Understand What You’re up Against
Whenever you buy or sell stocks, there’s a trader out there betting against you by taking the other side of your trade. As a day trader, this other party is likely to be a computer algorithm or a well-funded institution.
In short, you’re competing against professionals in a highly competitive and crowded field. They’re often fighting for fractions of a penny per trade against other skilled pros. Just like card sharks at a poker table, the regulars salivate when a newbie joins the game.
Understand the Risks
One of the best things you can do is avoid going into it with illusions or delusions about the realities of day trading. If most people could get rich by day trading, most people would be day traders. The reality, according to CNBC and virtually all available data, is that you’re facing overwhelming odds.
Even buy-and-hold investors underperform the market a vast majority of the time when picking individual stocks. When it comes to pattern day traders, that number shrinks to a minuscule percentage of retail investors who make money consistently over time.
Although YouTube is full of videos made by “experts” ready to reveal the simple tips and tricks any novice can use to turn $1 into $1 million in no time flat, remember the adage: if it sounds too good to be true, it probably is.
If You’re Going To Do It, Do It All the Way
There is widespread expert consensus that day trading is a losing gamble for everyday investors, virtually all of whom would be better off sinking their money into an index fund. All experts, however, seem to agree that you stand essentially no chance if you treat it like a hobby.
The tiny percentage of amateur day traders who succeed over time have one thing in common: they treat it like a full-time job. If you dabble here and there, you’re essentially guaranteeing a loss. No matter how seriously you take it, never day trade with money you can’t afford to lose.
If You Do Dive In, Give Yourself the Best Chance at Success
There’s no denying that some day traders make a good living and lead enviable lives with no boss to answer to. If you’re confident after reading this that you have what it takes to join them, give yourself the best opportunity to succeed before you get started.

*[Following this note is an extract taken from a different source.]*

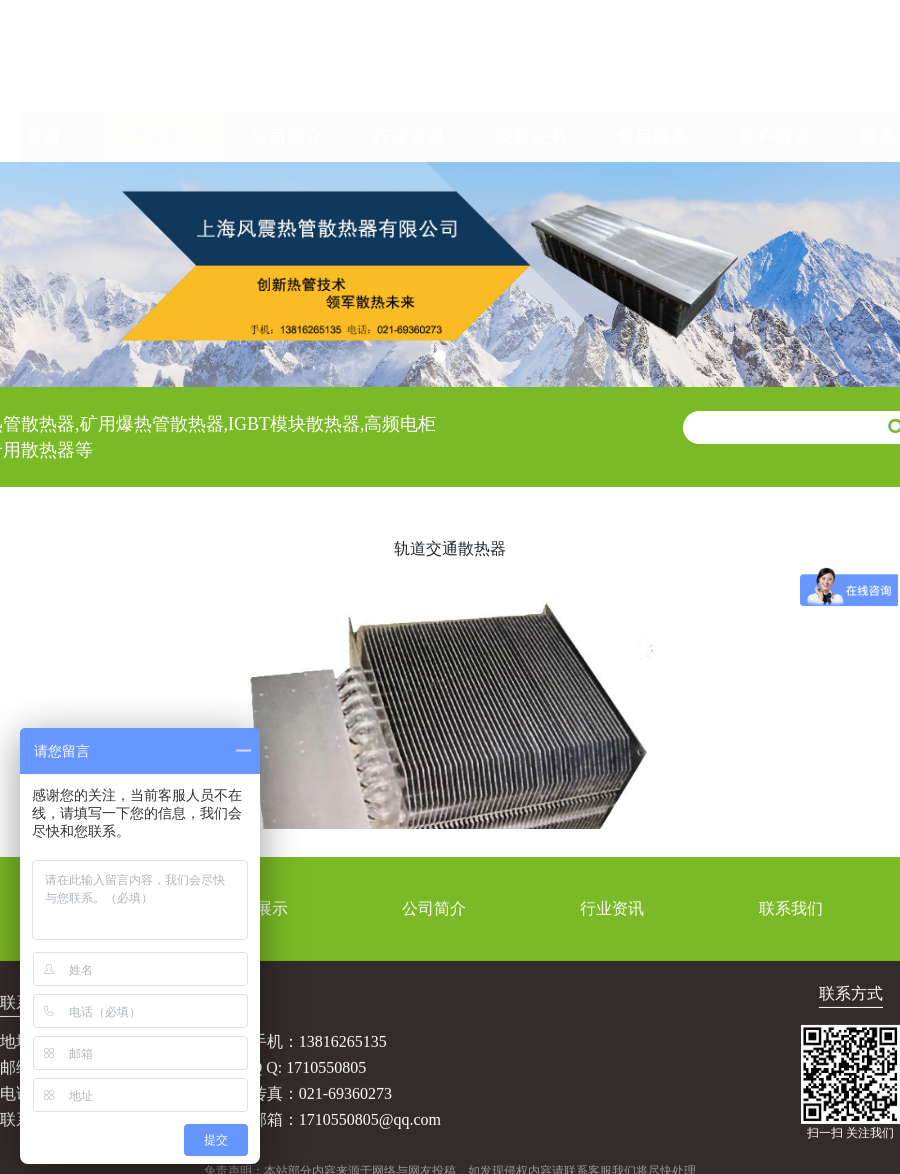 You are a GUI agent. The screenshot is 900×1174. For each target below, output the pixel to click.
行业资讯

Aside from all the other expenses previously discussed, you would be wise to invest in analytical tools like automatic recognition software and genetic and neural applications.
Don’t allow overconfidence convince you that you’ll succeed because you have “a good head for numbers” or that “you can spot the trends.”
The professional, full-time traders you’re competing against are smart, too — and you can bet that they’re using sophisticated software to give them an edge.
The kinds of data subscriptions and software tools that you’ll need to succeed are expensive, but the losses you’ll almost certainly incur without them are bound to cost you more.
John Csiszar contributed to the reporting for this article.
Information is accurate as of Aug. 5, 2022.